茗兰忙点头,匆匆去了。
约莫过了一刻钟不到的功夫,耳边总算传来茗兰的脚步声,靠在榻上几乎望眼欲穿的胭脂,总算是松了一口气。
一见茗兰迈步进来,老远便伸出了手作势要抱,待将小家伙抱在了怀里,一颗心才真正落实下来。
伸手轻轻摸了摸他的头后,才轻声道:“竟是睡着了。”说着,又让茗兰在边上打下手,一道替他解了小棉衣,自个也慢慢侧躺下来,让他躺在自个身边,手上隔着被子一下又一下地轻轻拍着。
拍着拍着,竟也跟着一道睡了过去。
再醒来时,便是小家伙饿的哭嗓子之时。
胭脂慌得赶忙将他抱起来拍哄,隔间的奶娘一听见动静,便上前行礼,要将三少爷接过来喂奶。
奶娘陈氏年龄不大,如今也不过二十出头的样子,生得皮白丰满,头发乌亮,模样亦是周正面善。胭脂见她抱着旭哥儿坐在榻前的一张椅上,半解了衣襟喂奶,那东西往他嘴里一塞,小旭哥儿便一下止住了哭音,贪婪的吮着汁蜜吃。
她看得心里头有些不是滋味,偏这个时间胸前两团圆肉又是涨痛起来,眼下跟前有人她自不好抬手去揉,只得蹙着眉头干忍着涨痛之感。
说来这一个奶娘她本是不喜欢的,原因无他,无非就是她想自个奶孩子,可这想法到底没能行通。
若是生在小户人家便还作罢,可楼家乃世家大族,府上哪个主子不是自小吃的奶娘的奶.水长大?依照贵族里的规矩,一旦叫人知晓了吃的是自个生.母的奶.水长大,只怕到时候不光为母的要遭人笑话,便是孩子也要成了笑柄。
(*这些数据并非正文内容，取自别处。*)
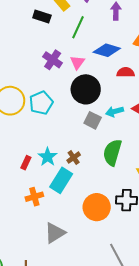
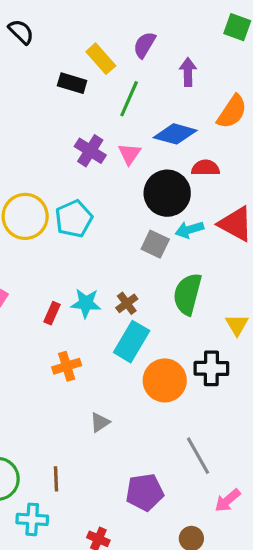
black circle: (86, 89) -> (167, 193), moved
cyan star: (48, 157) -> (86, 303), turned -30
cyan rectangle: (61, 180) -> (132, 342), moved
gray triangle: (55, 233) -> (100, 422), size x0.6

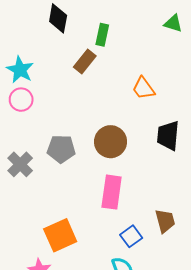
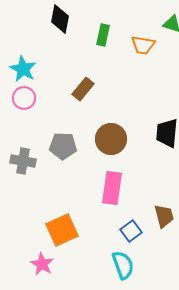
brown rectangle: (85, 61) -> (83, 89), moved
orange trapezoid: (143, 88) -> (143, 45), moved, turned -45
gray cross: (20, 164) -> (23, 161), turned -35

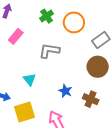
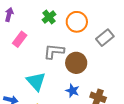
brown circle: (98, 67) -> (76, 63), moved
cyan triangle: (30, 79) -> (36, 81), size x1.5

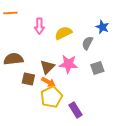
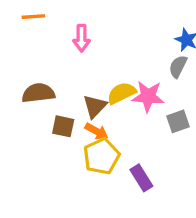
yellow semicircle: (63, 33) -> (121, 93), moved
gray semicircle: (87, 43) -> (178, 66), moved
pink star: (68, 64) -> (148, 96), moved
gray square: (97, 68) -> (178, 121), moved

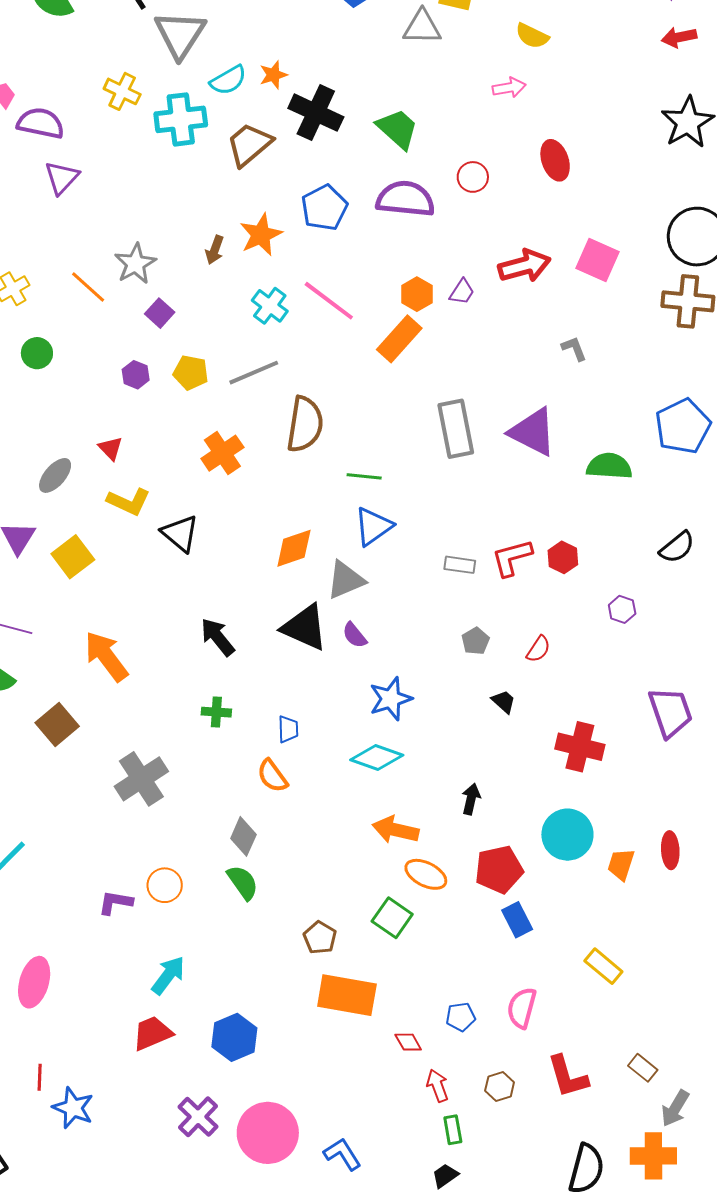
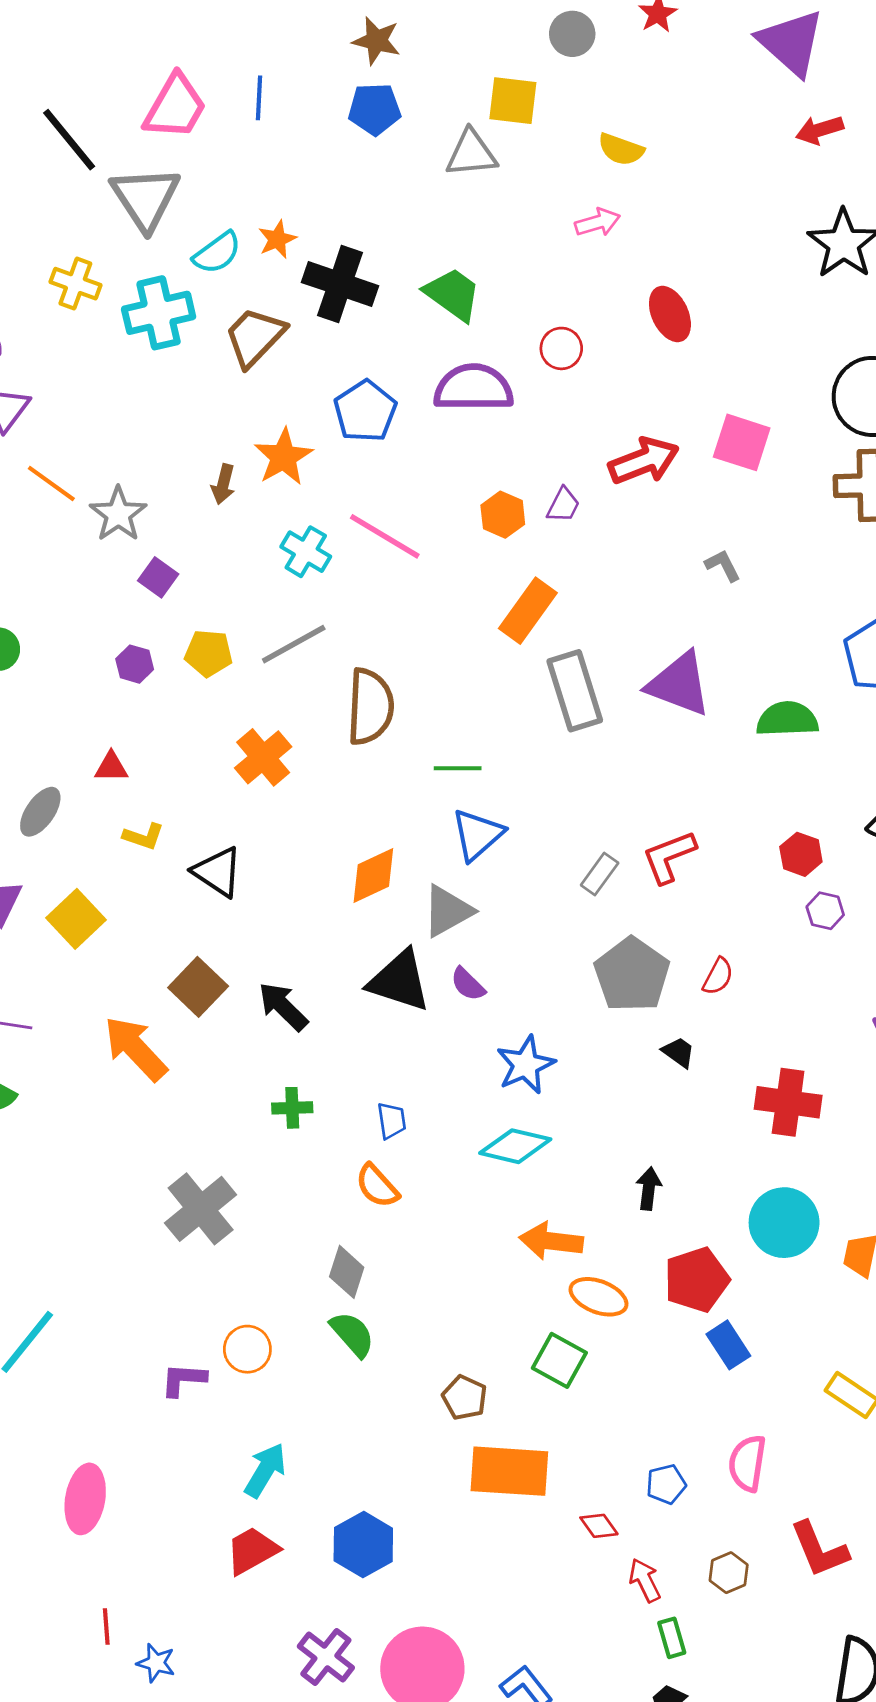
orange line: (88, 287) -> (51, 483), moved
orange rectangle: (399, 339) -> (528, 611), moved
red triangle: (110, 448) -> (111, 767), turned -40
yellow L-shape: (129, 502) -> (143, 836), size x0.7
red hexagon: (563, 557) -> (801, 854), moved
gray rectangle: (460, 565) -> (600, 874), turned -56
gray pentagon: (476, 641) -> (632, 975), size x2.0
brown square: (57, 725) -> (198, 987), moved
blue star: (73, 1108) -> (156, 1663), size x0.7

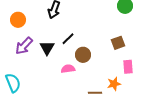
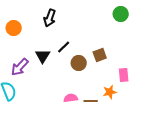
brown square: (118, 43) -> (100, 55), moved
purple arrow: (24, 46) -> (20, 67), moved
pink semicircle: (68, 69) -> (71, 98), moved

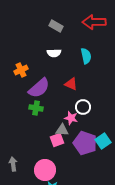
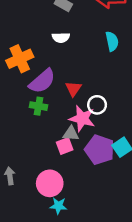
cyan semicircle: (86, 56) -> (112, 41), moved
orange cross: (21, 70) -> (20, 59), size x1.5
red triangle: (71, 84) -> (73, 89), moved, turned 40
pink star: (71, 118) -> (82, 119), size x1.5

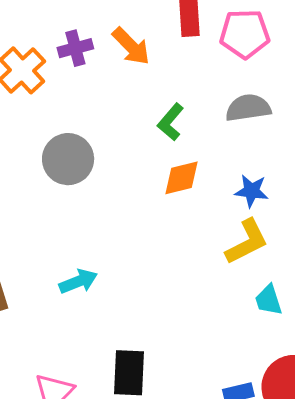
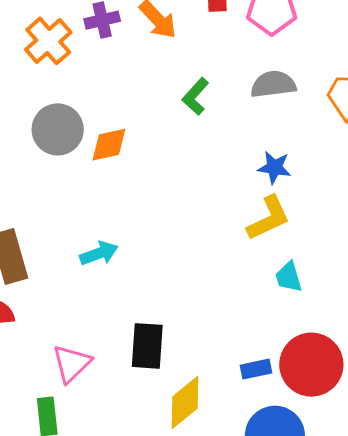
gray circle: (68, 159) -> (58, 129), moved
orange diamond: (182, 178) -> (109, 145), moved

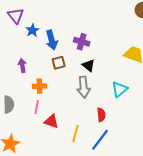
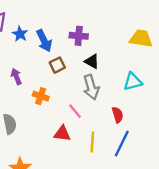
orange cross: (39, 86) -> (41, 96), turned 32
cyan triangle: (120, 89) -> (133, 82), turned 36
pink line: (37, 107) -> (75, 111), moved, turned -40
大户人家不仅规矩多,有时间贵族间流传的风俗习气更是令人为之咋舌。
就拿这一个奶娘来讲,不光是为着让女主子养个好身子,不因奶孩子损伤了身子起到一个代替的作用。除此之外竟还有着另外一层意思,那便是贫富贵贱的一个差别与划分。
寻常小官中都盛行此道,个个以此为荣,更何况是楼家这样的大门户,自是要更加着重才是。